* _WORK TO BE COMPLETED_: The pictures do not go in the copy. Reproduce the rest of the entries exactly.

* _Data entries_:
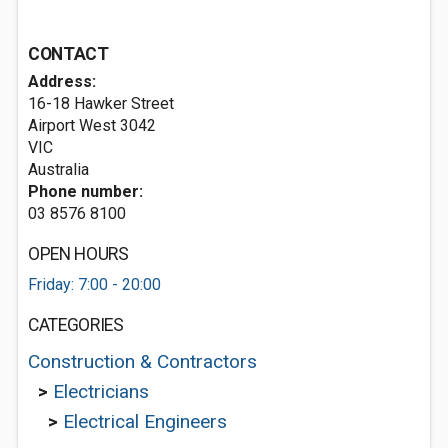
CONTACT
Address:
16-18 Hawker Street
Airport West
3042
VIC
Australia
Phone number:
03 8576 8100
OPEN HOURS
Friday: 7:00 - 20:00
CATEGORIES
Construction & Contractors
>
Electricians
>
Electrical Engineers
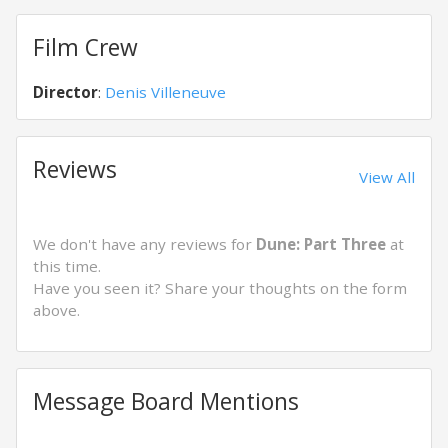
Film Crew
Director
:
Denis Villeneuve
Reviews
View All
We don't have any reviews for
Dune: Part Three
at
this time.
Have you seen it? Share your thoughts on the form
above.
Message Board Mentions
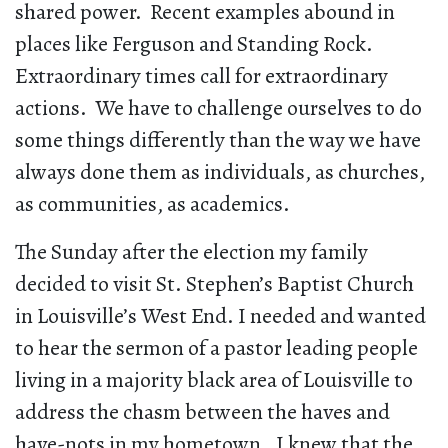
shared power. Recent examples abound in
places like Ferguson and Standing Rock.
Extraordinary times call for extraordinary
actions. We have to challenge ourselves to do
some things differently than the way we have
always done them as individuals, as churches,
as communities, as academics.
The Sunday after the election my family
decided to visit St. Stephen’s Baptist Church
in Louisville’s West End. I needed and wanted
to hear the sermon of a pastor leading people
living in a majority black area of Louisville to
address the chasm between the haves and
have-nots in my hometown. I knew that the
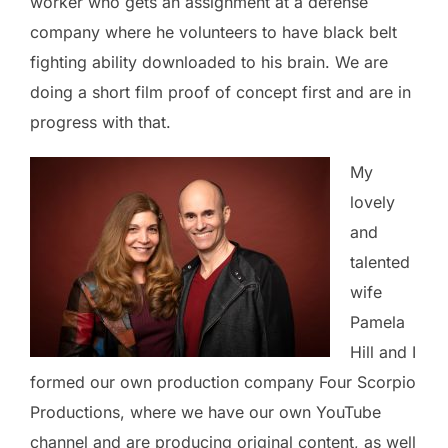
worker who gets an assignment at a defense
company where he volunteers to have black belt
fighting ability downloaded to his brain. We are
doing a short film proof of concept first and are in
progress with that.
My
lovely
and
talented
wife
Pamela
Hill and I
formed our own production company Four Scorpio
Productions, where we have our own YouTube
channel and are producing original content, as well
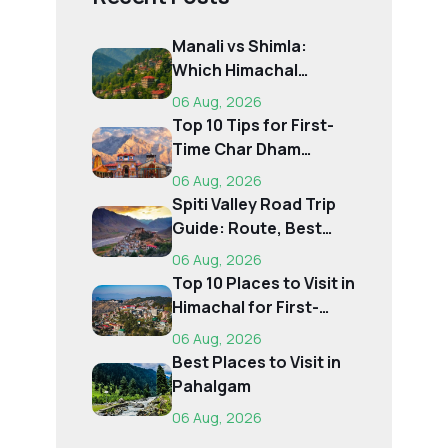
Manali vs Shimla:
Which Himachal
Destination Is Right f...
06 Aug, 2026
Top 10 Tips for First-
Time Char Dham
Pilgrims
06 Aug, 2026
Spiti Valley Road Trip
Guide: Route, Best
Time, Budget...
06 Aug, 2026
Top 10 Places to Visit in
Himachal for First-
Time Trave...
06 Aug, 2026
Best Places to Visit in
Pahalgam
06 Aug, 2026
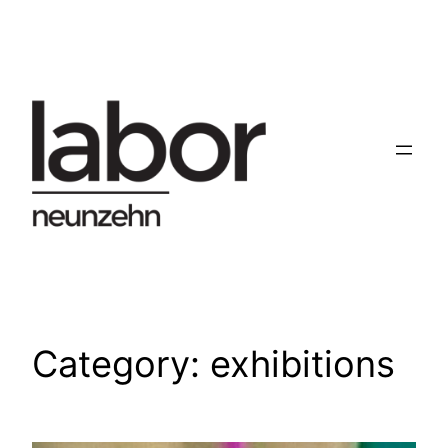
Skip
to
content
Category:
exhibitions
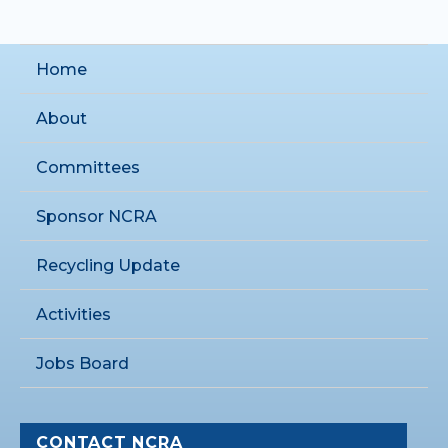
Home
About
Committees
Sponsor NCRA
Recycling Update
Activities
Jobs Board
CONTACT NCRA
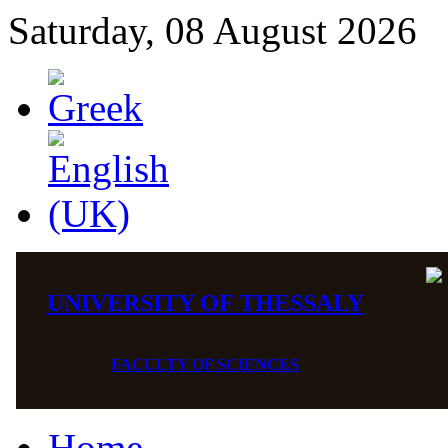
Saturday, 08 August 2026
UNIVERSITY OF THESSALY
FACULTY OF SCIENCES
Home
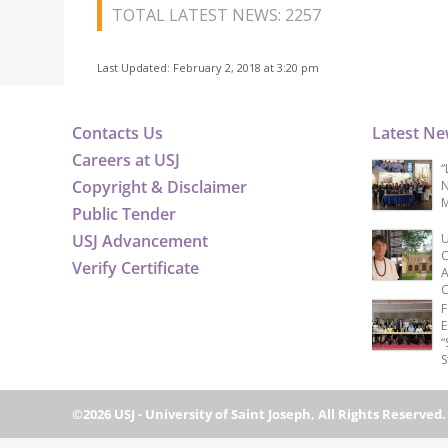
TOTAL LATEST NEWS: 2257
Last Updated: February 2, 2018 at 3:20 pm
Contacts Us
Latest N
Careers at USJ
“
Copyright & Disclaimer
N
M
Public Tender
USJ Advancement
U
C
Verify Certificate
A
C
F
E
“
S
©2026 USJ - University of Saint Joseph, All Rights Reserved.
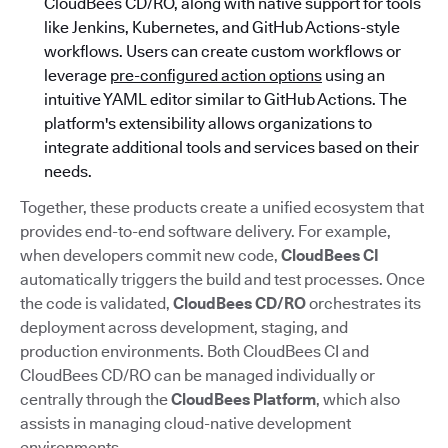
CloudBees CD/RO, along with native support for tools
like Jenkins, Kubernetes, and GitHub Actions-style
workflows. Users can create custom workflows or
leverage
pre-configured action options
using an
intuitive YAML editor similar to GitHub Actions. The
platform's extensibility allows organizations to
integrate additional tools and services based on their
needs.
Together, these products create a unified ecosystem that
provides end-to-end software delivery. For example,
when developers commit new code,
CloudBees CI
automatically triggers the build and test processes. Once
the code is validated,
CloudBees CD/RO
orchestrates its
deployment across development, staging, and
production environments. Both CloudBees CI and
CloudBees CD/RO can be managed individually or
centrally through the
CloudBees Platform
, which also
assists in managing cloud-native development
environments.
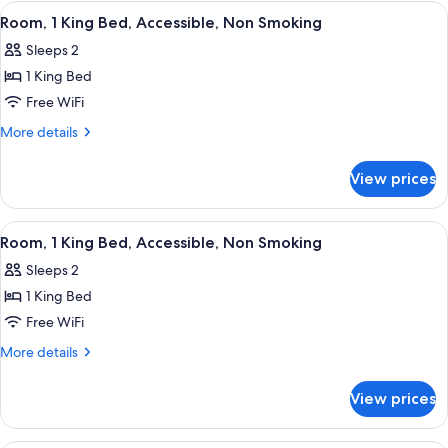
2
View
A hotel room with a bed, bedside table,
3
Queen
Room, 1 King Bed, Accessible, Non Smoking
all
Beds,
Sleeps 2
Non
photos
Smoking
1 King Bed
for
Room,
Free WiFi
1
More
More details
King
details
for
Bed,
View prices
Room,
Accessible,
1
Non
King
View
A hotel room with a bed, bedside table,
3
Smoking
Bed,
Room, 1 King Bed, Accessible, Non Smoking
all
Accessible,
Sleeps 2
Non
photos
Smoking
1 King Bed
for
Room,
Free WiFi
1
More
More details
King
details
for
Bed,
View prices
Room,
Accessible,
1
Non
King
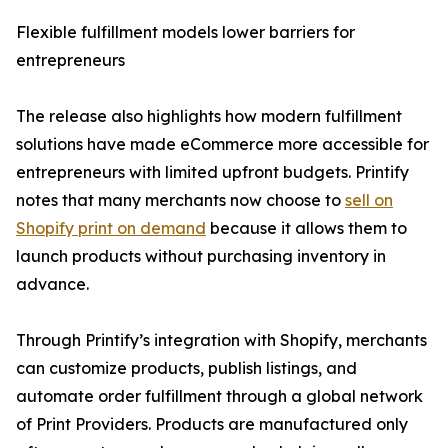
Flexible fulfillment models lower barriers for
entrepreneurs
The release also highlights how modern fulfillment
solutions have made eCommerce more accessible for
entrepreneurs with limited upfront budgets. Printify
notes that many merchants now choose to
sell on
Shopify print on demand
because it allows them to
launch products without purchasing inventory in
advance.
Through Printify’s integration with Shopify, merchants
can customize products, publish listings, and
automate order fulfillment through a global network
of Print Providers. Products are manufactured only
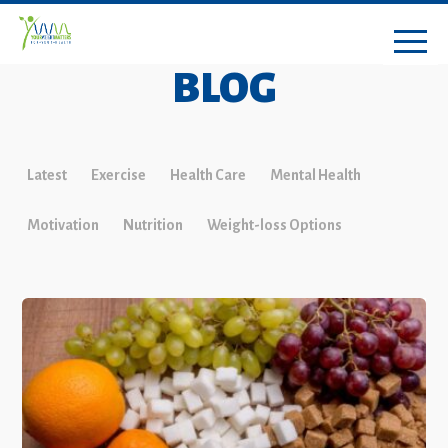
BLOG
Latest
Exercise
Health Care
Mental Health
Motivation
Nutrition
Weight-loss Options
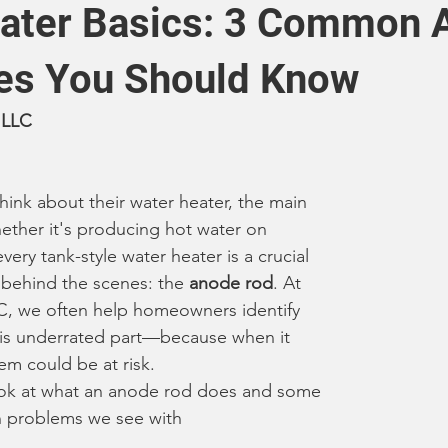
ater Basics: 3 Common 
es You Should Know
 LLC
nk about their water heater, the main 
hether it's producing hot water on 
ery tank-style water heater is a crucial 
ehind the scenes: the 
anode rod
. At 
 we often help homeowners identify 
this underrated part—because when it 
tem could be at risk.
look at what an anode rod does and some 
 problems we see with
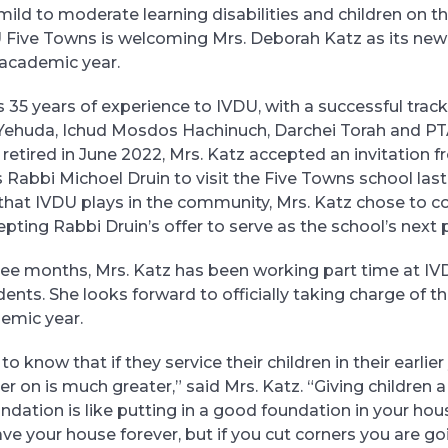
mild to moderate learning disabilities and children on t
Five Towns is welcoming Mrs. Deborah Katz as its new p
academic year.
s 35 years of experience to IVDU, with a successful track
r Yehuda, Ichud Mosdos Hachinuch, Darchei Torah and P
y retired in June 2022, Mrs. Katz accepted an invitation 
 Rabbi Michoel Druin to visit the Five Towns school last
le that IVDU plays in the community, Mrs. Katz chose to 
pting Rabbi Druin’s offer to serve as the school’s next p
ree months, Mrs. Katz has been working part time at I
ents. She looks forward to officially taking charge of th
emic year.
to know that if they service their children in their earlier
er on is much greater,” said Mrs. Katz. “Giving children 
dation is like putting in a good foundation in your house
have your house forever, but if you cut corners you are g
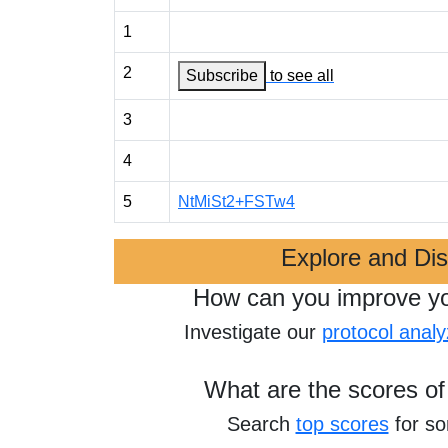
1
2
Subscribe
to see all
3
4
5
NtMiSt2+FSTw4
Explore and Di
How can you improve y
Investigate our
protocol analy
What are the scores of
Search
top scores
for s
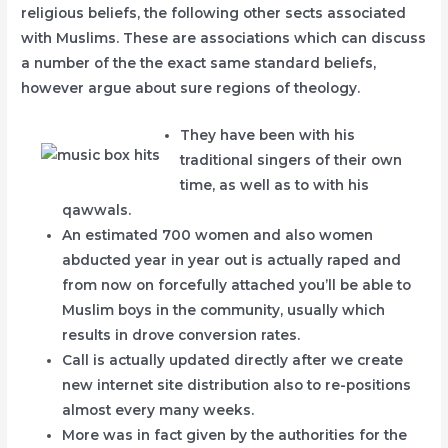
religious beliefs, the following other sects associated
with Muslims. These are associations which can discuss
a number of the the exact same standard beliefs,
however argue about sure regions of theology.
They have been with his
traditional singers of their own
time, as well as to with his
qawwals.
An estimated 700 women and also women
abducted year in year out is actually raped and
from now on forcefully attached you’ll be able to
Muslim boys in the community, usually which
results in drove conversion rates.
Call is actually updated directly after we create
new internet site distribution also to re-positions
almost every many weeks.
More was in fact given by the authorities for the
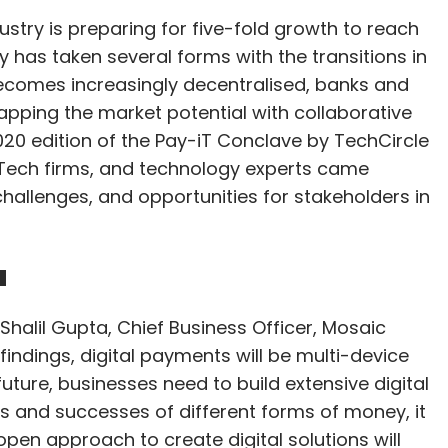
dustry is preparing for five-fold growth to reach
ey has taken several forms with the transitions in
comes increasingly decentralised, banks and
apping the market potential with collaborative
020 edition of the Pay-iT Conclave by TechCircle
nTech firms, and technology experts came
hallenges, and opportunities for stakeholders in
a
Shalil Gupta, Chief Business Officer, Mosaic
findings, digital payments will be multi-device
future, businesses need to build extensive digital
ures and successes of different forms of money, it
open approach to create digital solutions will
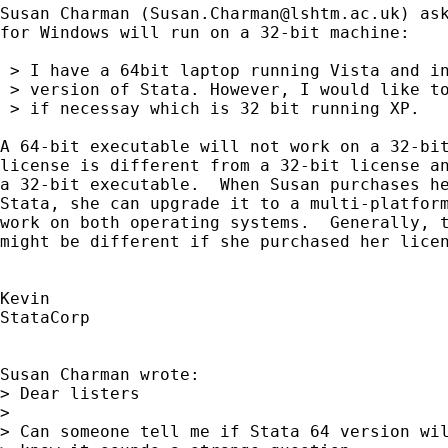
Susan Charman (
Susan.Charman@lshtm.ac.uk
) as
for Windows will run on a 32-bit machine:

 > I have a 64bit laptop running Vista and in
 > version of Stata. However, I would like to
 > if necessay which is 32 bit running XP.

A 64-bit executable will not work on a 32-bit
license is different from a 32-bit license an
a 32-bit executable.  When Susan purchases he
Stata, she can upgrade it to a multi-platform
work on both operating systems.  Generally, t
might be different if she purchased her licen
Kevin

StataCorp

Susan Charman wrote:

> Dear listers

> 

> Can someone tell me if Stata 64 version wil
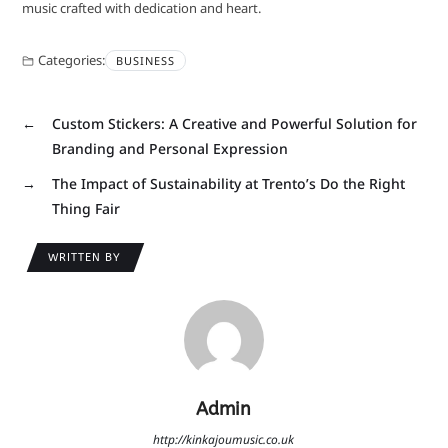
music crafted with dedication and heart.
Categories:
BUSINESS
←
Custom Stickers: A Creative and Powerful Solution for
Branding and Personal Expression
→
The Impact of Sustainability at Trento’s Do the Right
Thing Fair
WRITTEN BY
Admin
http://kinkajoumusic.co.uk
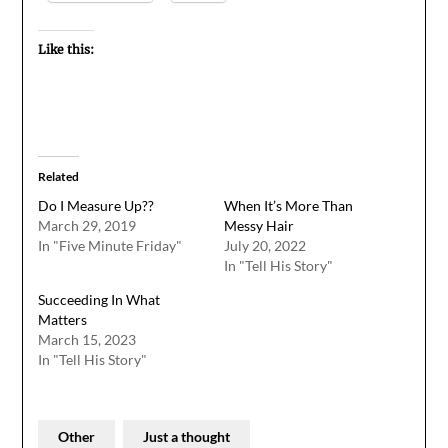
Like this:
Related
Do I Measure Up??
When It’s More Than
March 29, 2019
Messy Hair
In "Five Minute Friday"
July 20, 2022
In "Tell His Story"
Succeeding In What
Matters
March 15, 2023
In "Tell His Story"
Other
Just a thought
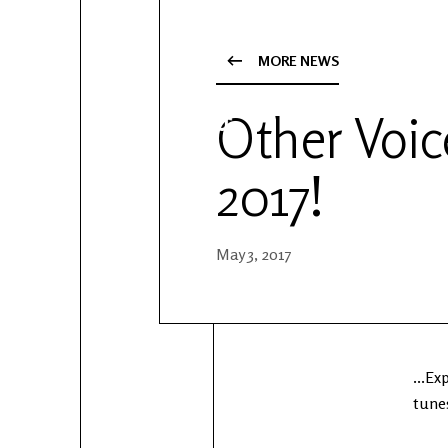
YouTube
Patreon
MORE NEWS
Other Voice
2017!
May 3, 2017
...E
tunes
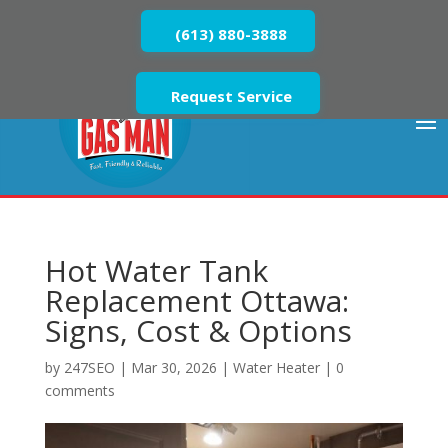
(613) 880-3888
Request Service
Hot Water Tank
Replacement Ottawa:
Signs, Cost & Options
by
247SEO
|
Mar 30, 2026
|
Water Heater
|
0
comments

* _EXPECTED ANSWER_:
CONTACT
Address:
16-18 Hawker Street
Airport West
3042
VIC
Australia
Phone number:
03 8576 8100
OPEN HOURS
Friday: 7:00 - 20:00
CATEGORIES
Construction & Contractors
>
Electricians
>
Electrical Engineers
Film Crew
Director
:
Denis Villeneuve
Reviews
View All
We don't have any reviews for
Dune: Part Three
at
this time.
Have you seen it? Share your thoughts on the form
above.
Message Board Mentions
shared power. Recent examples abound in
places like Ferguson and Standing Rock.
Extraordinary times call for extraordinary
actions. We have to challenge ourselves to do
some things differently than the way we have
always done them as individuals, as churches,
as communities, as academics.
The Sunday after the election my family
decided to visit St. Stephen’s Baptist Church
in Louisville’s West End. I needed and wanted
to hear the sermon of a pastor leading people
living in a majority black area of Louisville to
address the chasm between the haves and
have-nots in my hometown. I knew that the
worker who gets an assignment at a defense
company where he volunteers to have black belt
fighting ability downloaded to his brain. We are
doing a short film proof of concept first and are in
progress with that.
My
lovely
and
talented
wife
Pamela
Hill and I
formed our own production company Four Scorpio
Productions, where we have our own YouTube
channel and are producing original content, as well
Manali vs Shimla:
Which Himachal
Destination Is Right f...
06 Aug, 2026
Top 10 Tips for First-
Time Char Dham
Pilgrims
06 Aug, 2026
Spiti Valley Road Trip
Guide: Route, Best
Time, Budget...
06 Aug, 2026
Top 10 Places to Visit in
Himachal for First-
Time Trave...
06 Aug, 2026
Best Places to Visit in
Pahalgam
06 Aug, 2026
Skip
to
content
Category:
exhibitions
Home
About
Committees
Sponsor NCRA
Recycling Update
Activities
Jobs Board
CONTACT NCRA
Saturday, 08 August 2026
UNIVERSITY OF THESSALY
FACULTY OF SCIENCES
Home
TOTAL LATEST NEWS: 2257
Last Updated: February 2, 2018 at 3:20 pm
Contacts Us
Latest N
Careers at USJ
“
Copyright & Disclaimer
N
M
Public Tender
USJ Advancement
U
C
Verify Certificate
A
C
F
E
“
S
©2026 USJ - University of Saint Joseph, All Rights Reserved.
CloudBees CD/RO, along with native support for tools
like Jenkins, Kubernetes, and GitHub Actions-style
workflows. Users can create custom workflows or
leverage
pre-configured action options
using an
intuitive YAML editor similar to GitHub Actions. The
platform's extensibility allows organizations to
integrate additional tools and services based on their
needs.
Together, these products create a unified ecosystem that
provides end-to-end software delivery. For example,
when developers commit new code,
CloudBees CI
automatically triggers the build and test processes. Once
the code is validated,
CloudBees CD/RO
orchestrates its
deployment across development, staging, and
production environments. Both CloudBees CI and
CloudBees CD/RO can be managed individually or
centrally through the
CloudBees Platform
, which also
assists in managing cloud-native development
environments.
2
View
A hotel room with a bed, bedside table,
3
Queen
Room, 1 King Bed, Accessible, Non Smoking
all
Beds,
Sleeps 2
Non
photos
Smoking
1 King Bed
for
Room,
Free WiFi
1
More
More details
King
details
for
Bed,
View prices
Room,
Accessible,
1
Non
King
View
A hotel room with a bed, bedside table,
3
Smoking
Bed,
Room, 1 King Bed, Accessible, Non Smoking
all
Accessible,
Sleeps 2
Non
photos
Smoking
1 King Bed
for
Room,
Free WiFi
1
More
More details
King
details
for
Bed,
View prices
Room,
Accessible,
1
Non
King
Flexible fulfillment models lower barriers for
entrepreneurs
The release also highlights how modern fulfillment
solutions have made eCommerce more accessible for
entrepreneurs with limited upfront budgets. Printify
notes that many merchants now choose to
sell on
Shopify print on demand
because it allows them to
launch products without purchasing inventory in
advance.
Through Printify’s integration with Shopify, merchants
can customize products, publish listings, and
automate order fulfillment through a global network
of Print Providers. Products are manufactured only
BLOG
Latest
Exercise
Health Care
Mental Health
Motivation
Nutrition
Weight-loss Options
ater Basics: 3 Common 
es You Should Know
 LLC
nk about their water heater, the main 
hether it's producing hot water on 
ery tank-style water heater is a crucial 
ehind the scenes: the 
anode rod
. At 
 we often help homeowners identify 
this underrated part—because when it 
tem could be at risk.
look at what an anode rod does and some 
 problems we see with
mild to moderate learning disabilities and children on t
Five Towns is welcoming Mrs. Deborah Katz as its new p
academic year.
s 35 years of experience to IVDU, with a successful track
r Yehuda, Ichud Mosdos Hachinuch, Darchei Torah and P
y retired in June 2022, Mrs. Katz accepted an invitation 
 Rabbi Michoel Druin to visit the Five Towns school last
le that IVDU plays in the community, Mrs. Katz chose to 
pting Rabbi Druin’s offer to serve as the school’s next p
ree months, Mrs. Katz has been working part time at I
ents. She looks forward to officially taking charge of th
emic year.
to know that if they service their children in their earlier
er on is much greater,” said Mrs. Katz. “Giving children 
dation is like putting in a good foundation in your house
have your house forever, but if you cut corners you are g
1
2
Subscribe
to see all
3
4
5
NtMiSt2+FSTw4
Explore and Di
How can you improve y
Investigate our
protocol analy
What are the scores of
Search
top scores
for s
religious beliefs, the following other sects associated
with Muslims. These are associations which can discuss
a number of the the exact same standard beliefs,
however argue about sure regions of theology.
They have been with his
traditional singers of their own
time, as well as to with his
qawwals.
An estimated 700 women and also women
abducted year in year out is actually raped and
from now on forcefully attached you’ll be able to
Muslim boys in the community, usually which
results in drove conversion rates.
Call is actually updated directly after we create
new internet site distribution also to re-positions
almost every many weeks.
More was in fact given by the authorities for the
dustry is preparing for five-fold growth to reach
ey has taken several forms with the transitions in
comes increasingly decentralised, banks and
apping the market potential with collaborative
020 edition of the Pay-iT Conclave by TechCircle
nTech firms, and technology experts came
hallenges, and opportunities for stakeholders in
a
Shalil Gupta, Chief Business Officer, Mosaic
findings, digital payments will be multi-device
future, businesses need to build extensive digital
ures and successes of different forms of money, it
open approach to create digital solutions will
Susan Charman (
Susan.Charman@lshtm.ac.uk
) as
for Windows will run on a 32-bit machine:

 > I have a 64bit laptop running Vista and in
 > version of Stata. However, I would like to
 > if necessay which is 32 bit running XP.

A 64-bit executable will not work on a 32-bit
license is different from a 32-bit license an
a 32-bit executable.  When Susan purchases he
Stata, she can upgrade it to a multi-platform
work on both operating systems.  Generally, t
might be different if she purchased her licen
Kevin

StataCorp

Susan Charman wrote:

> Dear listers

> 

> Can someone tell me if Stata 64 version wil
music crafted with dedication and heart.
Categories:
BUSINESS
←
Custom Stickers: A Creative and Powerful Solution for
Branding and Personal Expression
→
The Impact of Sustainability at Trento’s Do the Right
Thing Fair
WRITTEN BY
Admin
http://kinkajoumusic.co.uk
Like this:
Related
Do I Measure Up??
When It’s More Than
March 29, 2019
Messy Hair
In "Five Minute Friday"
July 20, 2022
In "Tell His Story"
Succeeding In What
Matters
March 15, 2023
In "Tell His Story"
Other
Just a thought
YouTube
Patreon
MORE NEWS
Other Voice
2017!
May 3, 2017
...E
tunes
(613) 880-3888
Request Service
Hot Water Tank
Replacement Ottawa:
Signs, Cost & Options
by
247SEO
|
Mar 30, 2026
|
Water Heater
|
0
comments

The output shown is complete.